Savor wild mushroom tarts or mini-pizzas with gruyere at the hotel lounge from 5-7 p.m. Return before bedtime, for mini cheesecakes or éclairs. Continental breakfast includes pastries from a local bakery.
800-589-6285, 608-257-4391, www.thecampusinn.com
Delafield Hotel, Delafield – Golfers migrate to this stately, 38-unit inn, 25 miles west of Milwaukee, because within a half-hour drive is the 18-hole Erin Hills link-style course.
Golf Magazine rated Erin Hills as best new course in 2007. Golfers receive room discounts and can book roundtrip shuttle service for $25. End the day at Andrew’s, the hotel restaurant, with lemongrass grilled shrimp and scallops, or order peach-ginger French toast for breakfast.
The Be Fit Package, $575 for two, includes lodging, healthy snacks, breakfast, $100 toward dinner and fitness programs/assessments and equipment use at adjacent health club. The $169 Sunday overnight special includes lodging, wine and a three-course meal for two.
800-594-8772, 262-646-1600, www.thedelafieldhotel.com
Hotel Metro, Milwaukee – Book an in-room massage after pedaling downtown bike paths on a complimentary hotel bicycle. Or head to the rooftop for a soak in the saltwater hot tub, then meditate in the Zen garden.
Roomy, art deco accommodations with Tibetan influences define this refurbished 1930s limestone building. Some of the 65 suites are pet-friendly.

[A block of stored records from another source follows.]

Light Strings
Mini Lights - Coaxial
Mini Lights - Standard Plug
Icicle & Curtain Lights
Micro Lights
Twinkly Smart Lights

Coming soon to the hotel’s Zen on 7: monthly Classic Cocktail Mixology lessons and occasional specialty dinners that match food and wine or beer. Zen on 7 also is rented for board meetings, receptions and intimate meals.
Metro Special Sundays, at $179, includes lodging and a $25 Metro Bar & Cafe coupon. Relax and Shop, starting at $349, includes $100 in spa services and $50 toward dining.
877-638-7620, 414-272-1937, www.hotelmetro.com
Inn on Woodlake, Kohler – In the shadow of the community’s grand dame, The American Club resort, is a 121-room hotel whose fixtures and furnishings are comparable in quality and ambiance.
“Low profile” means “costs less,” even though breakfast pastries are prepared by American Club chefs and accommodations showcase the latest in Kohler shower equipment. Guests have access to a nearby health club, and the hotel is attached to an upscale shopping area.
Overnight packages sometimes include Kohler event tickets, golf, spa and/or dining reservations. The Harvest Days Package, good for Friday and Saturday stays in October, starts at $179 per night, but don’t expect that rate during the popular Kohler Food & Wine Experience, Oct. 22-25.
Jefferson Street Inn, Wausau – Seeing a guy use a luggage cart to haul fishing rods, as well as a business suit, provides one clue about who frequents this earth-toned, 100-unit downtown hotel.
A mere two blocks away is the vibrant Wisconsin River, where whitewater rapids and gentler currents co-exist with the fish. Come winter, downhill and cross-country ski trails at Rib Mountain State Park lure travelers.
The hotel and its classy-casual City Grill blend in with the specialty shops of Third Street. Some rooms overlook downtown’s public square, whose park-like center is transformed into a skating rink during winter.
Little extras attempt to put overnight guests at ease, be it the hardcover novels above fireplace mantles or the next-door spa’s silver-service English Tea (with soup, fruit, finger sandwiches and sweets).
One overnight hotel package pampers your pet (from $119, including pet goodies). Another, the Dog House Package, aims to elevate your reputation (from $285, including champagne, chocolates and $50 toward dinner).